Sie waren theologisch vorgebildet. Viel mehr als heutige Hörer. Und sie wussten Bescheid über das Liedgut und erkannten sofort Zitate in den Chorälen. Ich glaube, dass damals ein Mensch hundert Lieder auswendig konnte. Dann gibt es allerdings in den Kantaten auch mystische Stellen, die selbst die damaligen Musiker nicht in einer Probe knacken konnten. Diese Stellen könnten die Menschen damals so empfunden haben wie wir heute, wenn wir zeitgenössische Musik hören.

Es heißt immer, Bach habe nur Meisterwerke geschrieben. Aber gab es auch Kantaten, wo er sich auf eine Art Routine zurückfallen ließ?

Es gab Wellenbewegungen, aber auf einem sehr hohen Niveau. Prinzipiell sind alle Kantaten von extrem hoher Qualität. Selbst die Rezitative, vordergründig unscheinbare Stücke. Die stellen teilweise die Rezitative der Bach-Passionen in den Schatten. Auch vor diesem Hintergrund kann man nur jedem Musikliebhaber raten, sich intensiv mit den Kantaten zu beschäftigen. Die Annahme, man würde Bach gut kennen und verstehen, wenn man die Passionen, das Weihnachtsoratorium und die h-Moll-Messe kennt, ist ein Irrweg.

Inwieweit sind die Inhalte der Werke noch präsent? Selbst das Publikum der Matthäus-Passion weiß doch nicht Bescheid über jede Textzeile. Handelt es sich mehr um eine wohlige, nicht sonderlich reflektierte Religiosität?

Bei der Matthäus-Passion glaube ich schon, dass das Publikum inhaltlich orientiert ist. Aber ich habe zum Beispiel bei meiner letzten Aufführung am Karfreitag in Luzern gemerkt, dass es eine halbe Stunde dauerte, bis totale Ruhe im Saal herrschte. Die Nervosität der Menschen ist gewachsen. Ganz allgemein: Jeder Mensch sucht nach Tiefe, nach Halt auch im Spirituellen, gerade in unserer Zeit des Orientierungsmangels. Aus dem Hören dieser Werke kann ich sehr viel für mich herausziehen.

Sie bilden mit der Gaechinger Cantorey in Deutschland eine Ausnahme, was die historische Aufführungspraxis betrifft. Warum sind die Benelux-Länder oder Großbritannien viel weiter?

Was das betrifft, haben wir unser Publikum tatsächlich überzeugt. Es braucht wohl starke Institutionen, die Bedingungen herstellen können, damit man ein hohes Niveau erreichen kann. Und es geht um ein gemeinsames Grundverständnis, um ein ständiges miteinander Musizieren, sodass diese Aufführungspraxis selbstverständlich werden kann. Die großen Orchester in Deutschland holen sich dagegen einschlägige Dirigenten für Barockes, aber in der Spielpraxis verstetigt sich das nicht.

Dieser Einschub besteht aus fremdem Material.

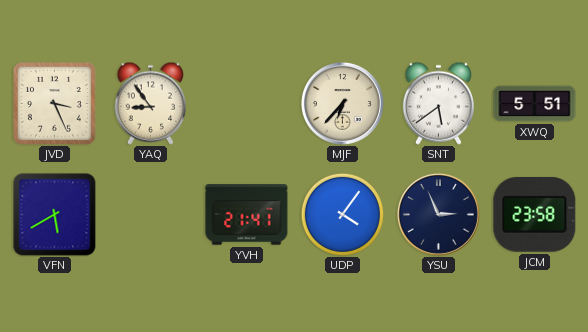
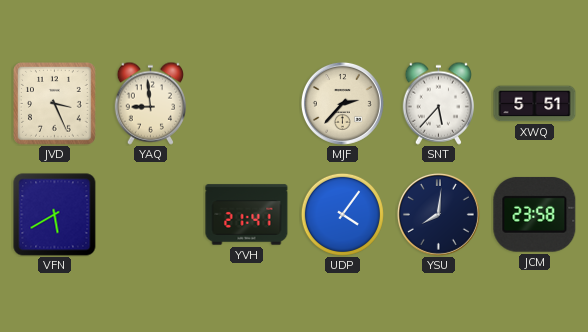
YAQ: 8:54 -> 8:59
MJF: 6:37 -> 2:37
SNT: 5:39 -> 5:37
YSU: 2:56 -> 8:01
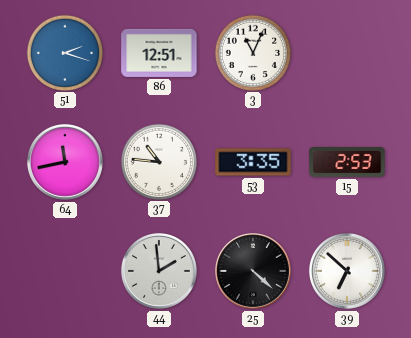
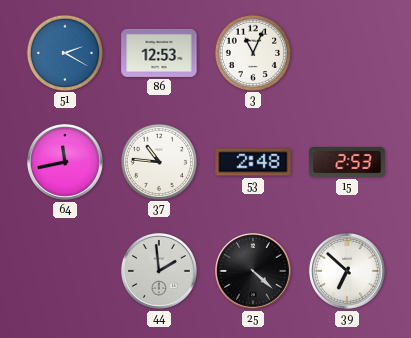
51: 2:18 -> 2:20
86: 12:51 -> 12:53
53: 3:35 -> 2:48
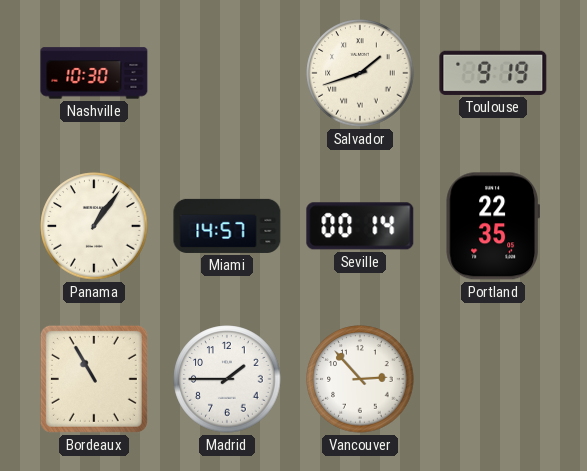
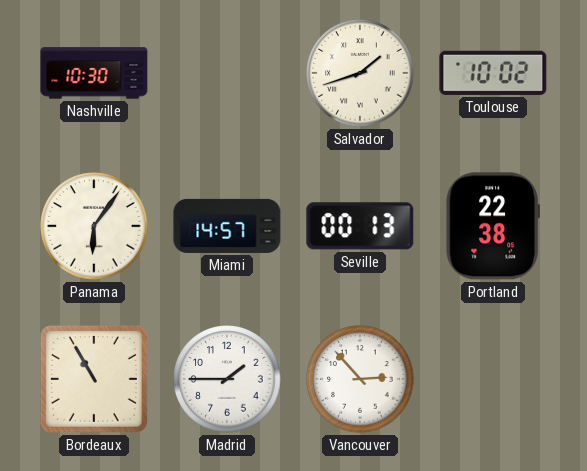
Toulouse: 9:19 -> 10:02
Panama: 1:06 -> 6:06
Seville: 00:14 -> 00:13
Portland: 22:35 -> 22:38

Bach beschwerte sich über seine Ensembles. Komponierte er tatsächlich für sie? Oder schrieb er Musik für die Ewigkeit?

Definitiv gab es Mängel. Allein wenn Sie sich eine nur von Kerzen erhellte Kirche vorstellen und die Situation, dass die Ensembles die Noten erst kurz vor den Uraufführungen bekommen haben. Da musste schon viel aus dem Augenblick heraus gestaltet werden. Wo wir uns heute eher mühevoll herantasten müssen, das ist der theologische Inhalt. Dabei darf zum Beispiel nicht allein die vertonte Textstelle betrachtet werden, auch das Umfeld dieses BibelZitats ist wichtig.